It's......it's huge. (No that is not what she said.

)
Quick review now, as I haven't had anything to eat since, um, I don't know. Breakfast? It's been awhile.
No, it did not come with a DVI cable, only a scrappy little 15-pin thing.
It's nice. I ran a quick monitor testing program. I see no stuck or dead pixels.
The colors are nice, it's very bright, it looks lovely now at its native resolution (1680x1050). The color temperature looks a bit on the pink side (too cool), I'll see if I can change that in the LCD's menus.
Very sharp text, minimal ghosting (or whatever it is that Rubycon says it is really called

), and, and, it's big.
There is some white bleed at the top and bottom edges when it displays a black screen, but not a lot. The contrast is good, too.
Running a program in letterbox mode, such as a fullscreen video, results in a picture measuring 20.25" diagonal, so it's just about the same as having my 21" CRT.

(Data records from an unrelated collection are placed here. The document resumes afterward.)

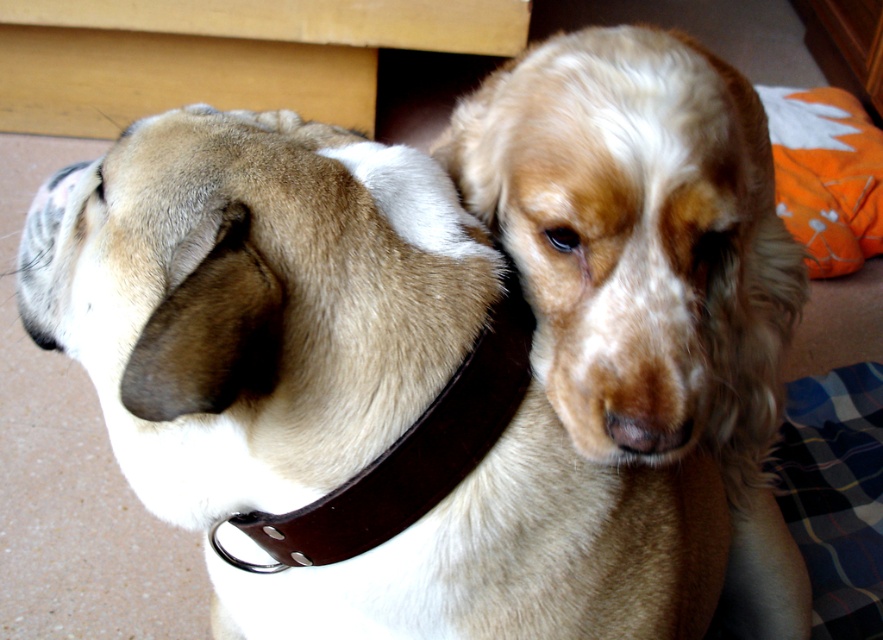 You are trying to locate the brown leather collar at upper center in the image. According to the coordinates provided, where exactly is it positioned?

The brown leather collar at upper center is located at point coordinates 0.603 in the x axis and 0.385 in the y axis.

Consider the image. You are a dog trainer observing two dogs in an indoor setting. You notice the brown leather collar at upper center and the brown leather neckband at left. Can you determine if there is enough space between them for a small dog to comfortably pass through?

The distance between the brown leather collar at upper center and the brown leather neckband at left is 4.64 inches, which is sufficient for a small dog to comfortably pass through.

You are a dog owner who wants to put a collar on your dog. You have two options in the image, the brown leather collar at upper center and the brown leather neckband at left. Which one is positioned to the left of the other?

The brown leather collar at upper center is to the left of the brown leather neckband at left.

And damn, widescreen movies look nice. The colors are quite well saturated, perhaps even too much so. But I haven't touched any of the controls yet.
Right now, it looks like a darn fine monitor. Thank you everyone for your suggestions.
It's also amazing how much this not-Monster Cable doesn't suck.:laugh:
Well, the first problem has arisen. SageTV stretches the image to fill the entire screen. Hopefully it's just a simple setting in SageTV that needs changing.
And indeed it was. I changed the aspect ratio to 16:10, and all's well.
More updates follow
I just checked out the menu, and adjusted the color temperature to something a bit more blue.
The menu is pretty sparse. There are 5 sections for settings, one of which is just for language and the position of the OSD. The 4 others have controls for:
- brightness, contrast and gamma
- color temperature with a master slider and one for each color
- horizontal and vertical positioning
- clock, phase, and sharpness
That's it, though I don't know that much else is needed.